Coarse crackles suggest
Pools of retained secretions (e.g., bronchiectasis).
Pleural friction rub indicates
Pleurisy, spontaneous pneumothorax, pleurodynia or rarely, malignant pleural involvement.
High pitched wheezes usually arise from
Small bronchi (e.g., asthma).
Low pitched wheezes usually arise from
Larger bronchi (e.g., COPD).
Wheezes tend to be louder on…
Expiration, but may be heard on inspiration or expiration or both.
An inspiratory wheeze implies
Severe airway narrowing.
Stridor is always heard on…
Inspiration.
Where is a stridor heard loudest on auscultation?
Trachea.
On vocal resonance, numbers will become clearer over
Regions of consolidation.
When is whispering pectoriloquoy used
Confirm consolidation.
Resp Exam Ending
- Examine CVS, liver & LLs.
- Thank pt
- HH
- Present findings.
Sharp chest pain on inspiration may indicate
Pneumonia.
Define pulsus paradoxus. Describe process on how to check for it?

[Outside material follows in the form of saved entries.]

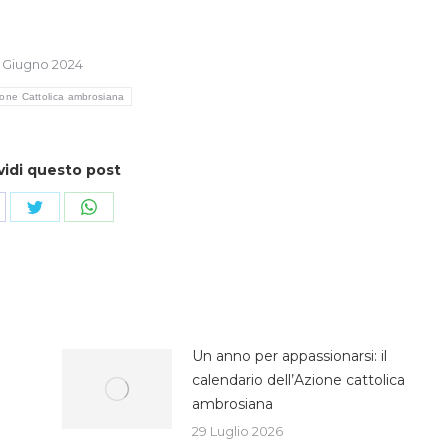
 Giugno 2024
ione Cattolica ambrosiana
vidi questo post
ndividi
Condividi
Condividi
su
su
cebook
Twitter
WhatsApp
Un anno per appassionarsi: il
calendario dell’Azione cattolica
ambrosiana
29 Luglio 2026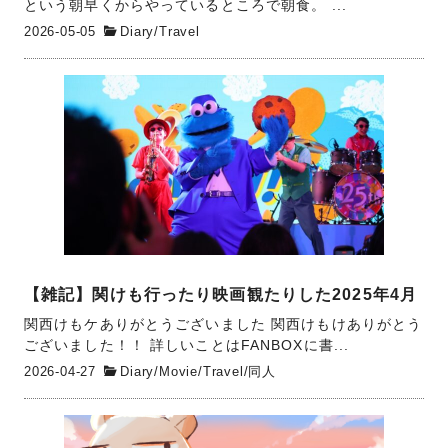
という朝早くからやっているところで朝食。 ...
2026-05-05
Diary
/
Travel
【雑記】関けも行ったり映画観たりした2025年4月
関西けもケありがとうございました 関西けもけありがとう
ございました！！ 詳しいことはFANBOXに書...
2026-04-27
Diary
/
Movie
/
Travel
/
同人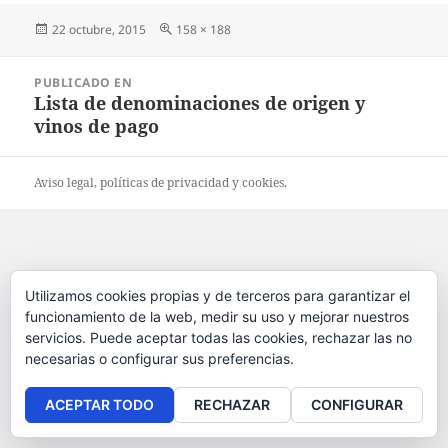
Publicado
22 octubre, 2015
Tamaño
158 × 188
el
completo
Navegación
PUBLICADO EN
de
Lista de denominaciones de origen y
entradas
vinos de pago
Aviso legal
, políticas de
privacidad
y
cookies
.
Utilizamos cookies propias y de terceros para garantizar el
funcionamiento de la web, medir su uso y mejorar nuestros
servicios. Puede aceptar todas las cookies, rechazar las no
necesarias o configurar sus preferencias.
ACEPTAR TODO
RECHAZAR
CONFIGURAR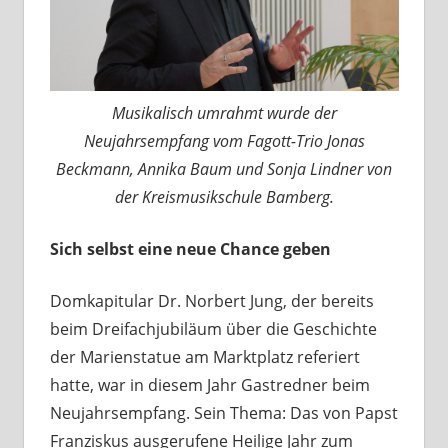
Musikalisch umrahmt wurde der
Neujahrsempfang vom Fagott-Trio Jonas
Beckmann, Annika Baum und Sonja Lindner von
der Kreismusikschule Bamberg.
Sich selbst eine neue Chance geben
Domkapitular Dr. Norbert Jung, der bereits
beim Dreifachjubiläum über die Geschichte
der Marienstatue am Marktplatz referiert
hatte, war in diesem Jahr Gastredner beim
Neujahrsempfang. Sein Thema: Das von Papst
Franziskus ausgerufene Heilige Jahr zum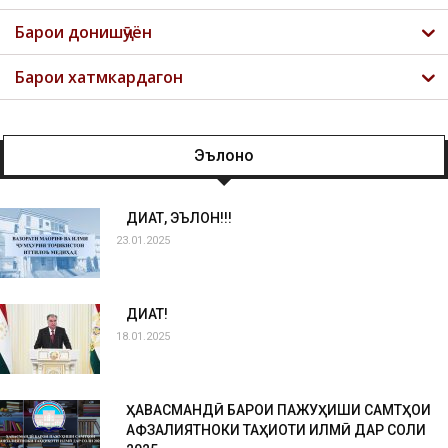
Барои донишҷӯён
Барои хатмкардагон
Эълонҳо
ДИҚҚАТ, ЭЪЛОН!!!
23.01.2025
ДИҚҚАТ!
18.01.2025
ҲАВАСМАНДӢ БАРОИ ПАЖУҲИШИ САМТҲОИ
АФЗАЛИЯТНОКИ ТАҲҚИҚОТИ ИЛМӢ ДАР СОЛИ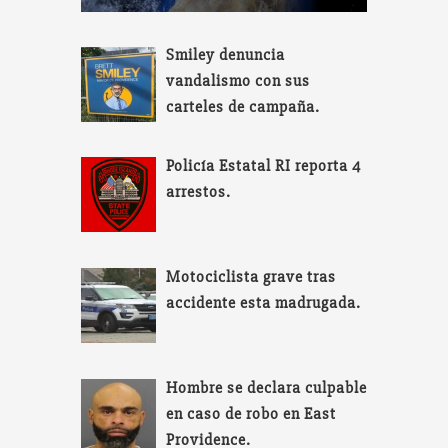
Smiley denuncia
vandalismo con sus
carteles de campaña.
Policía Estatal RI reporta 4
arrestos.
Motociclista grave tras
accidente esta madrugada.
Hombre se declara culpable
en caso de robo en East
Providence.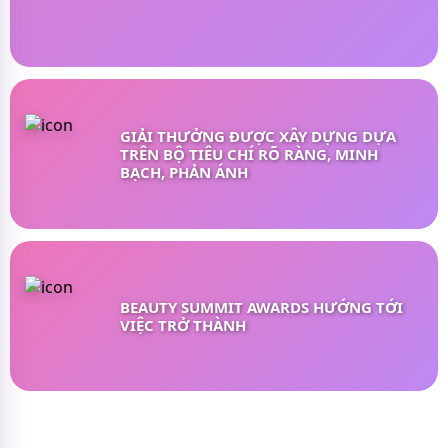
GIẢI THƯỞNG ĐƯỢC XÂY DỰNG DỰA
TRÊN BỘ TIÊU CHÍ RÕ RÀNG, MINH
BẠCH, PHẢN ÁNH
BEAUTY SUMMIT AWARDS HƯỚNG TỚI
VIỆC TRỞ THÀNH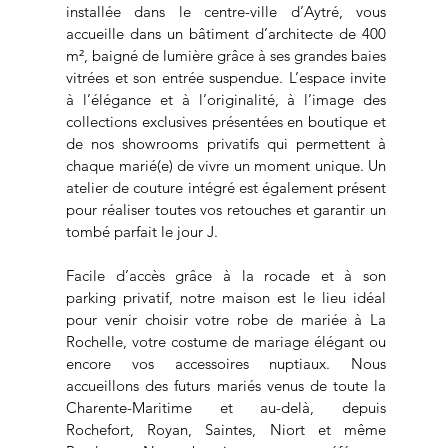
installée dans le centre-ville d’Aytré, vous
accueille dans un bâtiment d’architecte de 400
m², baigné de lumière grâce à ses grandes baies
vitrées et son entrée suspendue. L’espace invite
à l’élégance et à l’originalité, à l’image des
collections exclusives présentées en boutique et
de nos showrooms privatifs qui permettent à
chaque marié(e) de vivre un moment unique. Un
atelier de couture intégré est également présent
pour réaliser toutes vos retouches et garantir un
tombé parfait le jour J.
Facile d’accès grâce à la rocade et à son
parking privatif, notre maison est le lieu idéal
pour venir choisir votre robe de mariée à La
Rochelle, votre costume de mariage élégant ou
encore vos accessoires nuptiaux. Nous
accueillons des futurs mariés venus de toute la
Charente-Maritime et au-delà, depuis
Rochefort, Royan, Saintes, Niort et même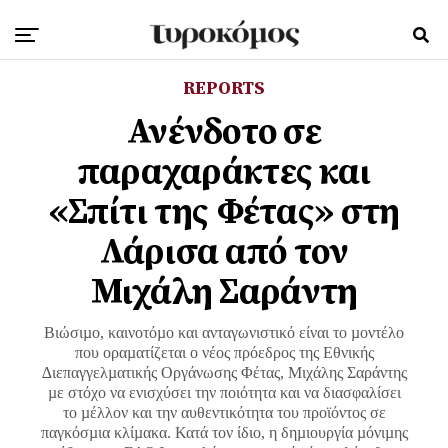
REPORTS
Ανένδοτο σε
παραχαράκτες και
«Σπίτι της Φέτας» στη
Λάρισα από τον
Μιχάλη Σαράντη
Βιώσιµο, καινοτόµο και ανταγωνιστικό είναι το µοντέλο
που οραµατίζεται ο νέος πρόεδρος της Εθνικής
∆ιεπαγγελµατικής Οργάνωσης Φέτας, Μιχάλης Σαράντης
µε στόχο να ενισχύσει την ποιότητα και να διασφαλίσει
το µέλλον και την αυθεντικότητα του προϊόντος σε
παγκόσµια κλίµακα. Κατά τον ίδιο, η δηµιουργία µόνιµης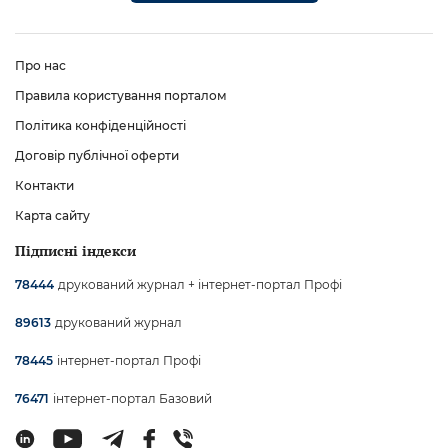
Про нас
Правила користування порталом
Політика конфіденційності
Договір публічної оферти
Контакти
Карта сайту
Підписні індекси
друкований журнал + інтернет-портал Профі
78444
друкований журнал
89613
інтернет-портал Профі
78445
інтернет-портал Базовий
76471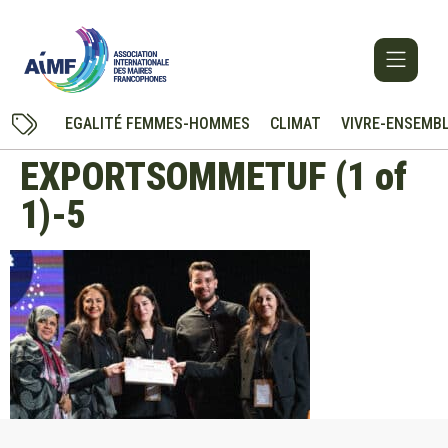
EGALITÉ FEMMES-HOMMES
CLIMAT
VIVRE-ENSEMB
EXPORTSOMMETUF (1 of
1)-5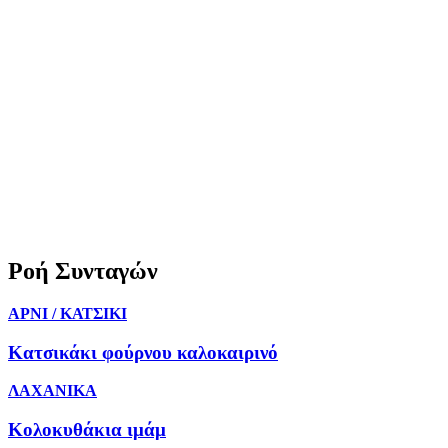
Ροή Συνταγών
ΑΡΝΙ / ΚΑΤΣΙΚΙ
Κατσικάκι φούρνου καλοκαιρινό
ΛΑΧΑΝΙΚΑ
Κολοκυθάκια ιμάμ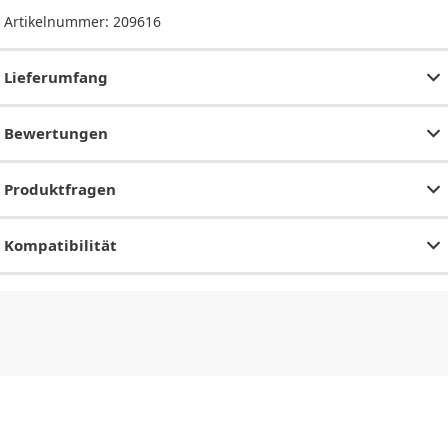
Artikelnummer:
209616
Lieferumfang
Bewertungen
Produktfragen
Kompatibilität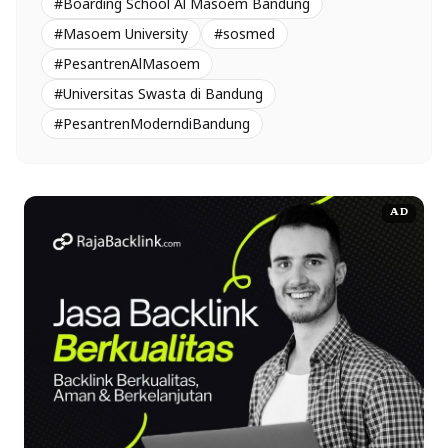
#Boarding School Al Masoem Bandung
#Masoem University
#sosmed
#PesantrenAlMasoem
#Universitas Swasta di Bandung
#PesantrenModerndiBandung
AD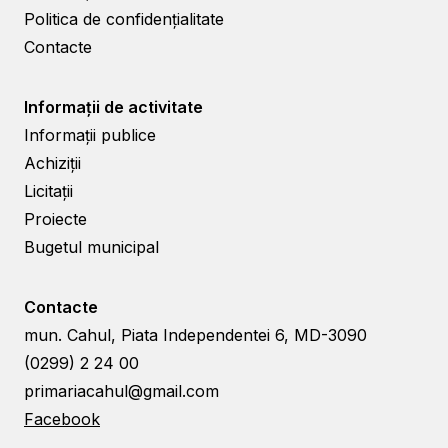
Politica de confidențialitate
Contacte
Informații de activitate
Informații publice
Achiziții
Licitații
Proiecte
Bugetul municipal
Contacte
mun. Cahul, Piata Independentei 6, MD-3090
(0299) 2 24 00
primariacahul@gmail.com
Facebook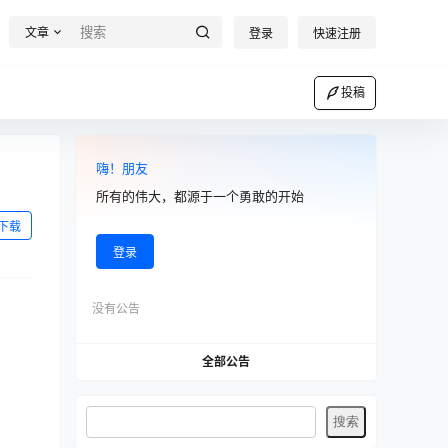
文章
登录
快速注册
投稿
嗨！朋友
所有的伟大，都源于一个勇敢的开始
下载
登录
没有公告
全部公告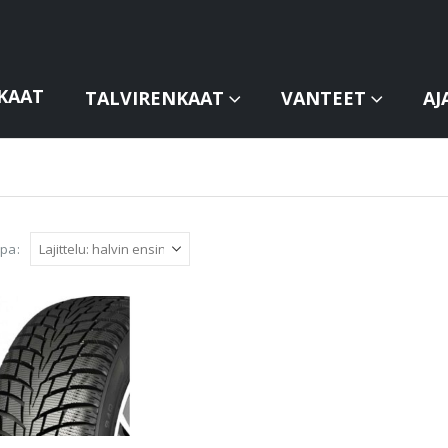
KAAT
TALVIRENKAAT
VANTEET
AJ
apa: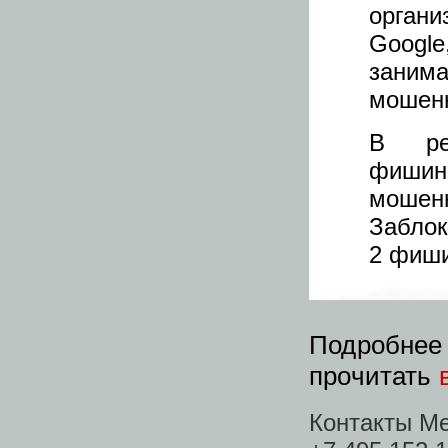
орган
Googl
зани
мошенн
В рез
фишинг
мошен
Заблок
2 фиши
Подробнее 
прочитать
Контакты Me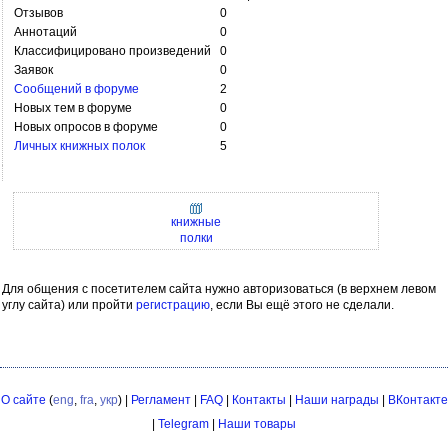
Отзывов
0
Аннотаций
0
Классифицировано произведений
0
Заявок
0
Сообщений в форуме
2
Новых тем в форуме
0
Новых опросов в форуме
0
Личных книжных полок
5
книжные
полки
Для общения с посетителем сайта нужно авторизоваться (в верхнем левом
углу сайта) или пройти
регистрацию
, если Вы ещё этого не сделали.
О сайте
(
eng
,
fra
,
укр
) |
Регламент
|
FAQ
|
Контакты
|
Наши награды
|
ВКонтакте
|
Telegram
|
Наши товары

Pulsus paradoxus = a fall of systolic blood pressure of >10mmHg during the inspiratory phase.
To check for pulsus paradoxus:
1. Look for first Kortokoff sound which appears then disappears during inspiration.
2. Listen for when first Kortokoff sound no longer disappears w inspiration.
Pulsus paradoxus is commonly associated with what conditions?
May be present in cardiac tamponade, constrictive pericarditis, asthma/COPD exacerbations, PE, tension pneumothorax, pleural effusion.
Reduced breath sounds may indicate
COPD (esp emphysema), pleural effusion, pneumothorax, pneumonia, large neoplasm, pulmonary collapse.